The great pleasure of Shakespeare's lines is that they are, like life, full of ambiguity. Many actors and directors struggle to analyse and decide on definite meaning as opposed to emphasising the ambiguity of a line. For instance this interchange between Hamlet and Ophelia at the start of the play scene.

Hamlet: Lady, shall I lie in your lap?

Ophelia: No, my lord.

Hamlet: I mean, my head upon your lap?

Ophelia: Ay, my lord.

Hamlet: Do you think I meant country matters?

Ophelia: I think nothing, my lord.

Hamlet: That's a fair thought - to lie between maids' legs.

Ophelia: What is, my lord?

Hamlet: Nothing.

is full of ambiguity. We can let the audience decide what both of these characters are thinking here. It has always amazed me that the phrase, double entendre, a French phrase, is such a British trait and beloved of audiences of Shakespeare to Carry On. British actors are consummately skilled at the double meaning; perhaps it is our cultural reserve that keeps us from saying what we really mean. Whatever the reason the audience gets two for the price of one....:-)..... perhaps we like a bargain....

If I've paid my hard earned to go to the theatre I want to hear every word therefore I have an old fashioned approach to verse speaking. The first priority is it must be heard, even at the expense of the actor's emotional response. I place great store on an actor who understands the importance of diction and projection.

After all, Shakespeare tells us how he wants his words performed, and I have found it wise to follow the advice of more advanced minds.

HAMLET: Speak the speech, I pray you, as I pronounced it to
you, trippingly on the tongue: but if you mouth it,
as many of your players do, I had as lief the
town-crier spoke my lines. Nor do not saw the air
too much with your hand, thus, but use all gently;
for in the very torrent, tempest, and, as I may say,
the whirlwind of passion, you must acquire and beget
a temperance that may give it smoothness. O, it
offends me to the soul to hear a robustious
periwig-pated fellow tear a passion to tatters, to
very rags, to split the ears of the groundlings, who
for the most part are capable of nothing but
inexplicable dumbshows and noise: I would have such
a fellow whipped for o'erdoing Termagant; it
out-herods Herod: pray you, avoid it.

First Player: I warrant your honour.

HAMLET: Be not too tame neither, but let your own discretion
be your tutor: suit the action to the word, the
word to the action; with this special o'erstep not
the modesty of nature: for any thing so overdone is
from the purpose of playing, whose end, both at the
first and now, was and is, to hold, as 'twere, the
mirror up to nature; to show virtue her own feature,
scorn her own image, and the very age and body of
the time his form and pressure. Now this overdone,
or come tardy off, though it make the unskilful
laugh, cannot but make the judicious grieve; the
censure of the which one must in your allowance
o'erweigh a whole theatre of others. O, there be
players that I have seen play, and heard others
praise, and that highly, not to speak it profanely,
that, neither having the accent of Christians nor
the gait of Christian, pagan, nor man, have so
strutted and bellowed that I have thought some of
nature's journeymen had made men and not made them
well, they imitated humanity so abominably.

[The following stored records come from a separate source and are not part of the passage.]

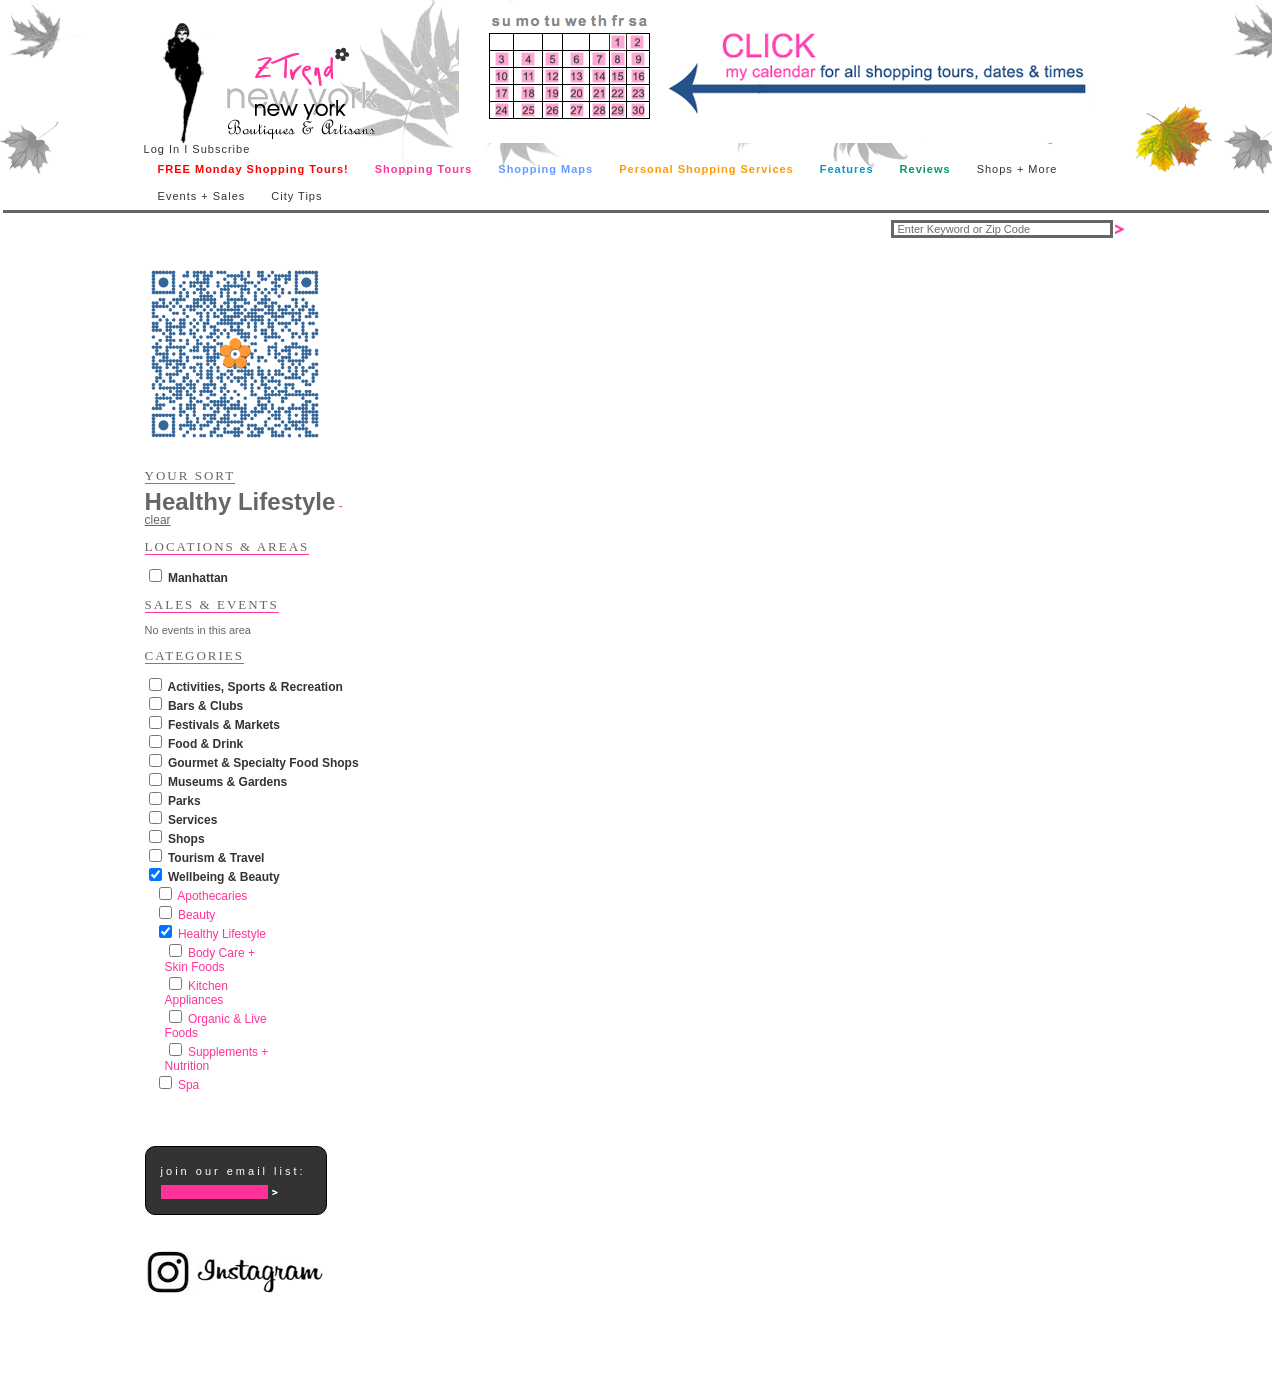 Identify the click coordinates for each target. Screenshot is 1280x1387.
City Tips (296, 196)
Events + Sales (202, 196)
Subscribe (221, 149)
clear (158, 520)
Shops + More (1017, 169)
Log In (162, 149)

First Player: I hope we have reformed that indifferently with us,
sir.

HAMLET: O, reform it altogether. And let those that play
your clowns speak no more than is set down for them;
for there be of them that will themselves laugh, to
set on some quantity of barren spectators to laugh
too; though, in the mean time, some necessary
question of the play be then to be considered:
that's villanous, and shows a most pitiful ambition
in the fool that uses it. Go, make you ready.